Content providers could do this through direct payments to carriers, Stephenson said, but according to Fierce, he also said they could subsidize data costs through some kind of advertising revenue share. The end result, though, would be the same: content providers who pay would see their traffic exempted from customers’ mobile data caps.
Stephenson comments come a week after reports that arch-competitor Verizon Wireless(s vz)(s vod) is in discussions with ESPN(s dis) for just such a toll-free data deal. What seemed like a crazy suggestion from AT&T and other carriers last year, now looks like it might become reality. But is it a reality we really want?

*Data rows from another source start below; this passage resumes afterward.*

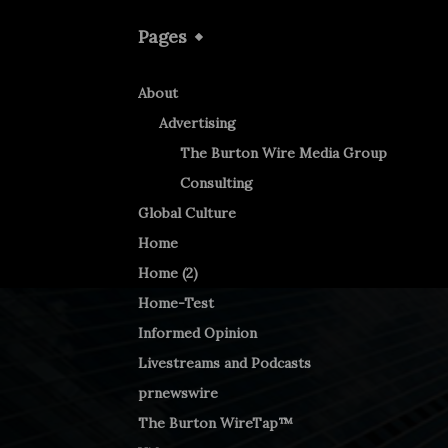
Pages
About
Advertising
The Burton Wire Media Group
Consulting
Global Culture
Home
Home (2)
Home-Test
Informed Opinion
Livestreams and Podcasts
prnewswire
The Burton WireTap™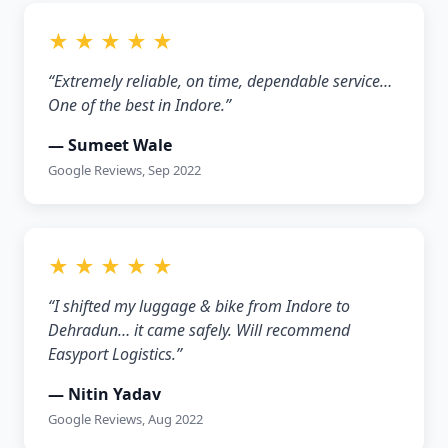
★ ★ ★ ★ ★
“Extremely reliable, on time, dependable service…
One of the best in Indore.”
— Sumeet Wale
Google Reviews, Sep 2022
★ ★ ★ ★ ★
“I shifted my luggage & bike from Indore to
Dehradun… it came safely. Will recommend
Easyport Logistics.”
— Nitin Yadav
Google Reviews, Aug 2022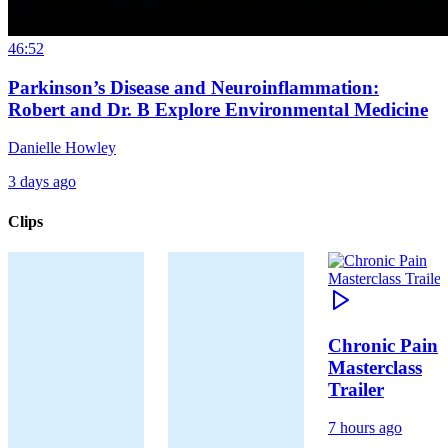
46:52
Parkinson’s Disease and Neuroinflammation:
Robert and Dr. B Explore Environmental Medicine
Danielle Howley
3 days ago
Clips
Chronic Pain
Masterclass
Trailer
7 hours ago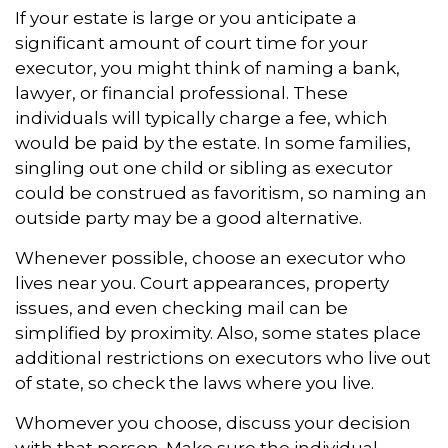
If your estate is large or you anticipate a
significant amount of court time for your
executor, you might think of naming a bank,
lawyer, or financial professional. These
individuals will typically charge a fee, which
would be paid by the estate. In some families,
singling out one child or sibling as executor
could be construed as favoritism, so naming an
outside party may be a good alternative.
Whenever possible, choose an executor who
lives near you. Court appearances, property
issues, and even checking mail can be
simplified by proximity. Also, some states place
additional restrictions on executors who live out
of state, so check the laws where you live.
Whomever you choose, discuss your decision
with that person. Make sure the individual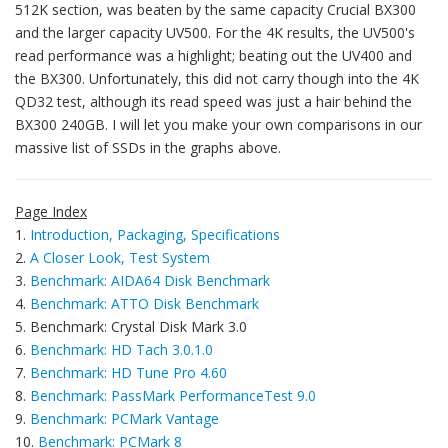
512K section, was beaten by the same capacity Crucial BX300
and the larger capacity UV500. For the 4K results, the UV500's
read performance was a highlight; beating out the UV400 and
the BX300. Unfortunately, this did not carry though into the 4K
QD32 test, although its read speed was just a hair behind the
BX300 240GB. I will let you make your own comparisons in our
massive list of SSDs in the graphs above.
Page Index
1.
Introduction, Packaging, Specifications
2.
A Closer Look, Test System
3.
Benchmark: AIDA64 Disk Benchmark
4.
Benchmark: ATTO Disk Benchmark
5. Benchmark: Crystal Disk Mark 3.0
6.
Benchmark: HD Tach 3.0.1.0
7.
Benchmark: HD Tune Pro 4.60
8.
Benchmark: PassMark PerformanceTest 9.0
9.
Benchmark: PCMark Vantage
10.
Benchmark: PCMark 8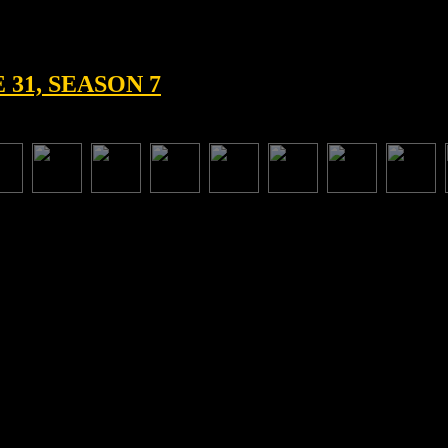
31, SEASON 7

A content provider-subsidized internet would be appealing to many consumers, especially those on AT&T and Verizon since carriers have hunted the unlimited data plan to the point of extinction. Imagine streaming Netflix(s nflx) movies and ESPN games to your heart’s content without ever worrying about exceeding your data cap or incurring overage fees.
But as I pointed out last week there could be some major unintended — or if carriers are being really cynical, intended — consequences to adopting these kinds of subsidy models. Legally mobile operators aren’t subject to the same net neutrality guidelines as the wireline broadband providers, but if mobile carriers created two separate classes of mobile data traffic they could upset the delicate balance that makes the mobile internet the mobile internet:
… there are enormous consequences to such a deal. The biggest and most obvious consequence is that it favors one provider’s content over another. If all access is created equal, then no content has an inherent advantage over another — which is the whole idea behind the wireline network neutrality rules the FCC established in 2010. But if consumers know they can get ESPN’s content without incurring any additional charge, they’ll naturally gravitate toward that content.

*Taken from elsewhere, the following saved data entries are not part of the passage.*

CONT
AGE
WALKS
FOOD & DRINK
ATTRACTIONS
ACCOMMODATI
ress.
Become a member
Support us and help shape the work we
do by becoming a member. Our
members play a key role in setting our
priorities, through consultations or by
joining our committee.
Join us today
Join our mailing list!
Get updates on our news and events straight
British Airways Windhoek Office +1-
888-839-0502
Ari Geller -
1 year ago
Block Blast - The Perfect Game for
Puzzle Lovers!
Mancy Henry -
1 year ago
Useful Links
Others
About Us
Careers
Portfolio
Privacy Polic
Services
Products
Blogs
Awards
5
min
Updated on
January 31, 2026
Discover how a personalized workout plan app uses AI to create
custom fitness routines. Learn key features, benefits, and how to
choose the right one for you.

There’s an even bigger risk that ESPN’s competitors won’t just get penalized in the eyes of the consumer. Their traffic flow could be penalized as well. Embedded deep within Verizon’s network are policy servers that can distinguish an ESPN packet from any other packet. Not only could Verizon use that technology to exempt ESPN traffic form data plans, it also could use that technology to prioritize ESPN’s traffic from all others. The [Wall Street] Journal’s story didn’t mention anything about traffic shaping, but you can bet its high on the list in any negotiation.
What’s particularly noteworthy about Stephenson’s comments, though, is the mention of using advertising as a former of subsidy currency. Stephenson could just be talking about inserting carrier-generated advertising into their app ad engines as compensation for their free ride on the network. But the other implication is that AT&T wants a true revenue share, taking a cut off the top of any revenue generated from YouTube(s goog) ads or any Netflix subscription used on mobile.
This is an old idea the mobile industry first proposed way before the advent of the smartphone – in an age when the mobile internet was still a walled garden and carriers its gatekeepers. The idea was that operators would become equal partners with content providers, and that’s a scary proposition. I doubt that content providers want to give the gate keys back to the carriers.